While the matter was still undetermined, his uncle, Joseph Ball, who, having married an English lady, had settled as a lawyer in London, wrote as follows to his sister Mary, the mother of Washington, in a letter dated at Strafford-by-Bow, May the 19th, 1747: "I understand that you are advised, and have some thoughts of putting your son George to sea. I think he had better be put apprentice to a tinker; for a common sailor before the mast has by no means the liberty of the subject; for they will press him from a ship where he has fifty shillings a month, and make him take twenty-three, and cut, and slash, and use him like a negro, or rather like a dog. And as to any considerable preferment in the navy, it is not to be expected, as there are always so many gaping for it here who have interest, and he has none. And if he should get to be master of a Virginia ship, (which it is very difficult to do,) a planter that has three or four hundred acres of land, and three or four slaves, if he be industrious, may live more comfortably and have his family in better bread, than such a master of a ship can. He must not be too hasty to be rich, but go on gently and with patience as things will naturally go. This method without aiming at being a fine gentleman before his time, will carry a man more comfortably and surely through the world than going to sea, unless it be a great chance indeed. I pray God keep you and yours.

"Your loving brother,

"JOSEPH BALL."[458:A]

At length the mother's affectionate opposition prevented the execution of this scheme. George Washington now devoted himself to his studies, especially the mathematics and surveying.

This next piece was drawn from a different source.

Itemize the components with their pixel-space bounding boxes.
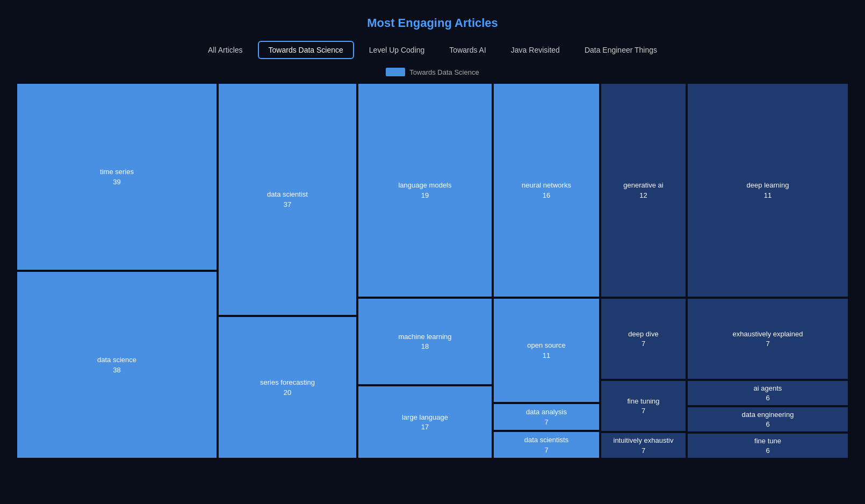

The marriage of his brother, Lawrence Washington, with Miss Fairfax, introduced George to the favor of Thomas Lord Fairfax, proprietor of the Northern Neck, who gave him an appointment as surveyor. He was now little more than sixteen years of age. After crossing the Blue Ridge, the surveying party, including George Fairfax, entered a wilderness where they were exposed to the inclemency of the season, and subjected to hardship and fatigue. It was in the month of March, in the eventful year 1748; snow yet lingered on the mountain-tops, and the streams were swollen into torrents. The survey-lands lay on the Shenandoah, near the site of Winchester, and beyond the first range of the Alleghanies, on the south branch of the Potomac, about seventy miles above Harper's Ferry. This kind of life was well fitted to train young Washington for his future career: a knowledge of topography taught him how to select a ground for encampment or for battle; while hardy exercise and exposure invigorated a frame naturally athletic, and fitted him to endure the privations and encounter the dangers of military life. He now became acquainted with the temper and habits of the people of the frontier, and the Indians; and grew familiar with the wild country which was to be the scene of his early military operations. His regular pay was a doubloon (seven dollars and twenty cents) a day, and occasionally six pistoles (twenty-one dollars and sixty cents.)

Appointed by the president of William and Mary College, in July, 1749, a public surveyor, he continued to engage in this pursuit for three years, except during the rigor of the winter months. Lord Fairfax had taken up his residence at Greenway Court, thirteen miles southeast of the site of Winchester. A graduate of Oxford, accustomed to that society in England to which his rank entitled him, fond of literature, and having contributed some numbers to the Spectator, this nobleman, owing to a disappointment in love, had come to superintend his vast landed possessions, embracing twenty-one large counties, and live in the secluded Valley of the Shenandoah. Here Washington, the youthful surveyor, was a frequent inmate; and here he indulged his taste for hunting, and improved himself by reading and conversing with Lord Fairfax.


FOOTNOTES:

[453:A] Sparks' Writings of Washington, ii. 478; Irving's Washington, i. 59.

[453:B] At Bath, in Virginia.

[454:A] Sparks' Writings of Washington, ii. 481.

[454:B] Foote's Sketches, 219.

[456:A] Chalmers' Hist. of Revolt of Amer. Colonies, ii. 199.

[458:A] Bishop Meade's Old Churches, etc.